Indeed, women take a secondary role across the entire book, aside from a few paragraphs here and there. The women are, like the men in this book, wealthy enough to afford to travel in pre-Easyjet times to places where they can enjoy sexual freedom away from Victorian expectations of marriage and childbirth. The stories of their sexual encounters, in which they miraculously seem able to steer clear of abusing kids, are dropped in with minimal research. 

Embarrassingly, the book concludes with references to Club Med as a latter day equivalent to the sexually free tours of abusive posh gits in days of yore. I had forgotten Club Med was still a thing and, having taken a peek at their website, I am amazed that it still is a thing - their prices are ridiculous and the search engine is terrible.

Obviously, the "what happens on tour stays on tour" mentality still exists for many people (most of us know of at least one married or partnered-up person who uses business trips as an excuse to shag around) and there are still plenty of British men who sexually exploit women while on holiday - and this is no longer limited to wealthy men in this era of more affordable international travel. It would be naive to think otherwise - but these exploits are not necessarily romanticised in the way Littlewood does in his pitiful tome. 

And that brings us to Love Island, which has people across the nation glued to ITV to see which of the nubile young contestants will be "coupled up", who will get "mugged off" and whether it is possible to form a serious relationship while doing "cheeky challenges" for the cameras.

It is all too easy to sneer at Love Island, to consider oneself to be socially, morally and intellectually above the contestants. But it is more honest and wholesome than any of the abusive behaviour that happened when wealthy, privileged men escaped Britain to chase sex elsewhere with scant regard for consequences or consent. Sure, Hayley thought Brexit might mean that all the trees will be cut down, but she epitomises the not-uncommon phenomenon of the physically glorious young woman who has only had one lover. For all the moral panicking going on out there about teenage sexual behaviour, research from the Next Steps Project found that one in eight people aged 26 are still virgins, a much higher proportion than around one in 20, as studies of earlier generations found. 

So far, only two, maybe three, couples have had sex in the current series of Love Island, with the first couple "doing bits" on episode 16. Only a seriously tedious prude would consider that rate of shaggery as some sort of orgy.
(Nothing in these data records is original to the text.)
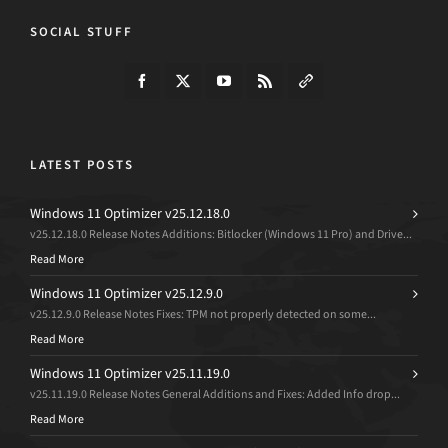
SOCIAL STUFF
LATEST POSTS
Windows 11 Optimizer v25.12.18.0
v25.12.18.0 Release Notes Additions: Bitlocker (Windows 11 Pro) and Drive...
Read More
Windows 11 Optimizer v25.12.9.0
v25.12.9.0 Release Notes Fixes: TPM not properly detected on some...
Read More
Windows 11 Optimizer v25.11.19.0
v25.11.19.0 Release Notes General Additions and Fixes: Added Info drop...
Read More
The fact they refer to sex as "doing bits" tells you everything you need to know, bless 'em.

And unlike the wealthy creeps of centuries past, the sex that's happening on Love Island is consensual. Nobody is underage, nobody is being exploited, nobody is bothered about social class, and even if "doing bits" is a euphemism that makes me think of grinding things with a mortar and pestle rather than one's genitals, the young men and women are able to talk about what they're getting up to without rushing to either confession or their mothers. Only the nation's dreariest wet blankets are getting upset. 

Give me a society where sex is consensual and discussed without embarrassment over one where sexual freedom is only for the privileged few at the expense of the vulnerable in faraway lands. Whether they realise it or not, the Love Islanders are flipping a massive bird at past hypocrisies and for that. I salute them.